■ TASK TO CARRY OUT ■
Transcribe the records that follow in their entirety, omitting any pictures.
━━━ MATERIAL FOR THE TASK ━━━
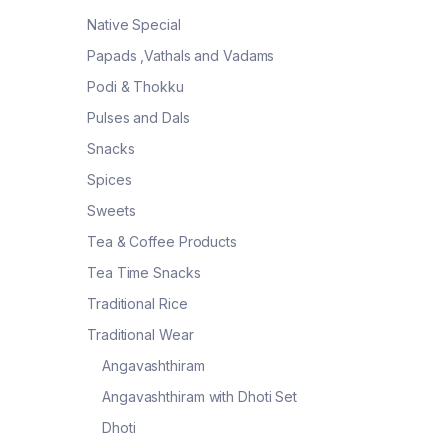
Native Special
Papads ,Vathals and Vadams
Podi & Thokku
Pulses and Dals
Snacks
Spices
Sweets
Tea & Coffee Products
Tea Time Snacks
Traditional Rice
Traditional Wear
Angavashthiram
Angavashthiram with Dhoti Set
Dhoti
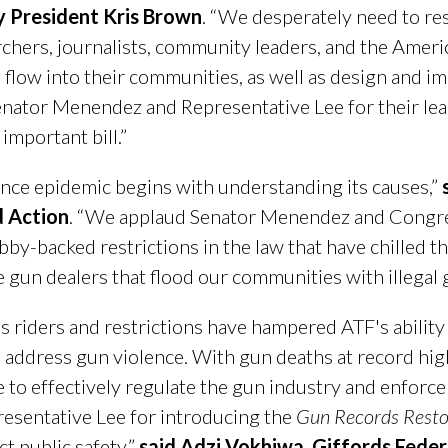
y President Kris Brown
. “We desperately need to res
hers, journalists, community leaders, and the America
low into their communities, as well as design and im
Senator Menendez and Representative Lee for their le
important bill.”
nce epidemic begins with understanding its causes,”
 Action
. “We applaud Senator Menendez and Congr
bby-backed restrictions in the law that have chilled th
 gun dealers that flood our communities with illegal 
s riders and restrictions have hampered ATF's ability
address gun violence. With gun deaths at record high l
 to effectively regulate the gun industry and enforc
sentative Lee for introducing the
Gun Records Restor
ct public safety,”
said Adzi Vokhiwa, Giffords Feder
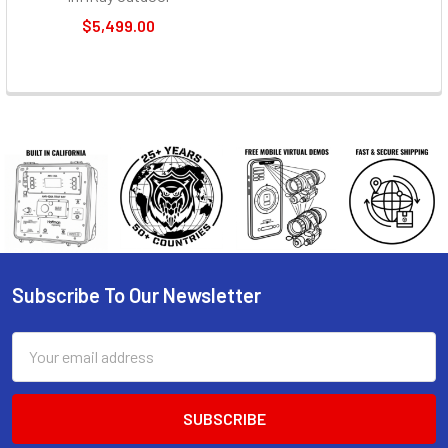
$5,499.00
Subscribe To Our Newsletter
Footer
Email
Address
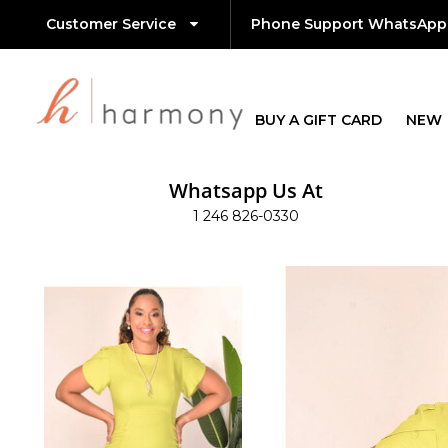
Customer Service
Phone Support WhatsApp
BUY A GIFT CARD
NEW
Whatsapp Us At
1 246 826-0330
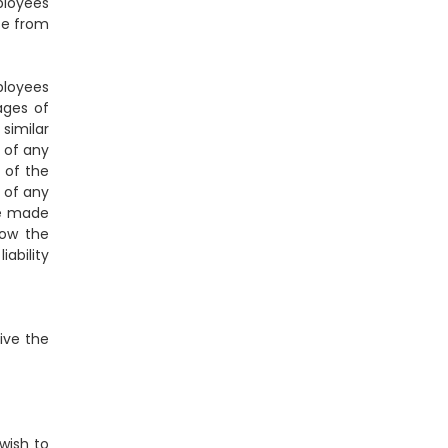
ployees
ise from
ployees
mages of
 similar
e of any
 of the
e of any
se made
low the
iability
vive the
wish to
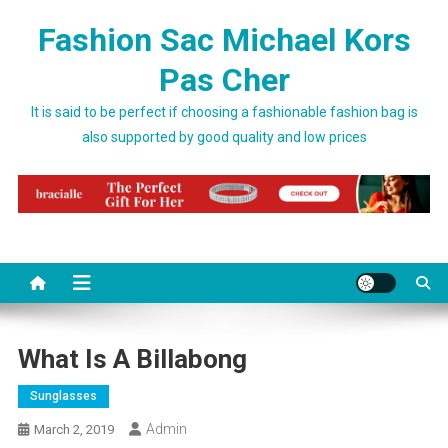
Skip to content
Fashion Sac Michael Kors
Pas Cher
It is said to be perfect if choosing a fashionable fashion bag is
also supported by good quality and low prices
What Is A Billabong
Sunglasses
Admin
March 2, 2019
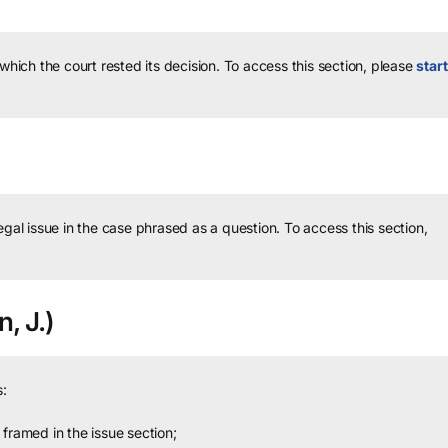
 which the court rested its decision.
To access this section, please
start
legal issue in the case phrased as a question.
To access this section,
n, J.)
:
framed in the issue section;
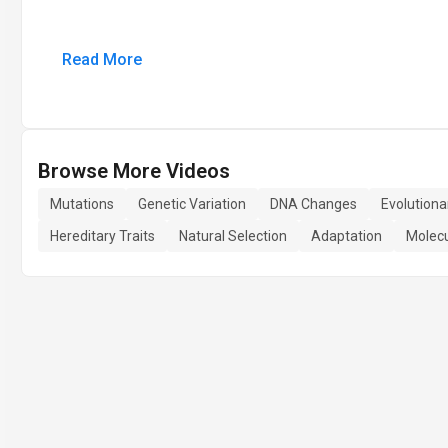
Read More
Browse More Videos
Mutations
Genetic Variation
DNA Changes
Evolutiona
Hereditary Traits
Natural Selection
Adaptation
Molecu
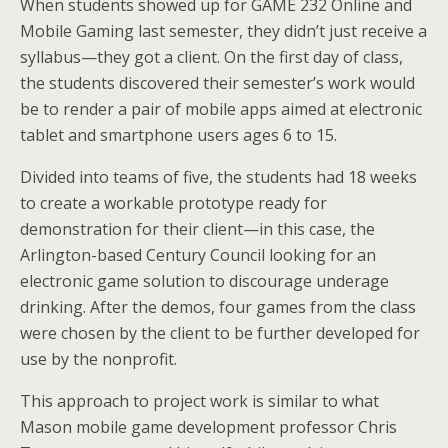
When students showed up for GAME 232 Online and
Mobile Gaming last semester, they didn’t just receive a
syllabus—they got a client. On the first day of class,
the students discovered their semester’s work would
be to render a pair of mobile apps aimed at electronic
tablet and smartphone users ages 6 to 15.
Divided into teams of five, the students had 18 weeks
to create a workable prototype ready for
demonstration for their client—in this case, the
Arlington-based Century Council looking for an
electronic game solution to discourage underage
drinking. After the demos, four games from the class
were chosen by the client to be further developed for
use by the nonprofit.
This approach to project work is similar to what
Mason mobile game development professor Chris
━━━
■ WORKED SOLUTION ■
Native Special
Papads ,Vathals and Vadams
Podi & Thokku
Pulses and Dals
Snacks
Spices
Sweets
Tea & Coffee Products
Tea Time Snacks
Traditional Rice
Traditional Wear
Angavashthiram
Angavashthiram with Dhoti Set
Dhoti
y President Kris Brown
. “We desperately need to res
hers, journalists, community leaders, and the America
low into their communities, as well as design and im
Senator Menendez and Representative Lee for their le
important bill.”
nce epidemic begins with understanding its causes,”
 Action
. “We applaud Senator Menendez and Congr
bby-backed restrictions in the law that have chilled th
 gun dealers that flood our communities with illegal 
s riders and restrictions have hampered ATF's ability
address gun violence. With gun deaths at record high l
 to effectively regulate the gun industry and enforc
sentative Lee for introducing the
Gun Records Restor
ct public safety,”
said Adzi Vokhiwa, Giffords Feder
$5,499.00
Subscribe To Our Newsletter
Footer
Email
Address
Customer Service
Phone Support WhatsApp
BUY A GIFT CARD
NEW
Whatsapp Us At
1 246 826-0330
ployees
ise from
ployees
mages of
 similar
e of any
 of the
e of any
se made
low the
iability
vive the
wish to
Skip to content
Fashion Sac Michael Kors
Pas Cher
It is said to be perfect if choosing a fashionable fashion bag is
also supported by good quality and low prices
What Is A Billabong
Sunglasses
Admin
March 2, 2019
 which the court rested its decision.
To access this section, please
start
legal issue in the case phrased as a question.
To access this section,
n, J.)
:
framed in the issue section;
Read More
Browse More Videos
Mutations
Genetic Variation
DNA Changes
Evolutiona
Hereditary Traits
Natural Selection
Adaptation
Molecu
When students showed up for GAME 232 Online and
Mobile Gaming last semester, they didn’t just receive a
syllabus—they got a client. On the first day of class,
the students discovered their semester’s work would
be to render a pair of mobile apps aimed at electronic
tablet and smartphone users ages 6 to 15.
Divided into teams of five, the students had 18 weeks
to create a workable prototype ready for
demonstration for their client—in this case, the
Arlington-based Century Council looking for an
electronic game solution to discourage underage
drinking. After the demos, four games from the class
were chosen by the client to be further developed for
use by the nonprofit.
This approach to project work is similar to what
Mason mobile game development professor Chris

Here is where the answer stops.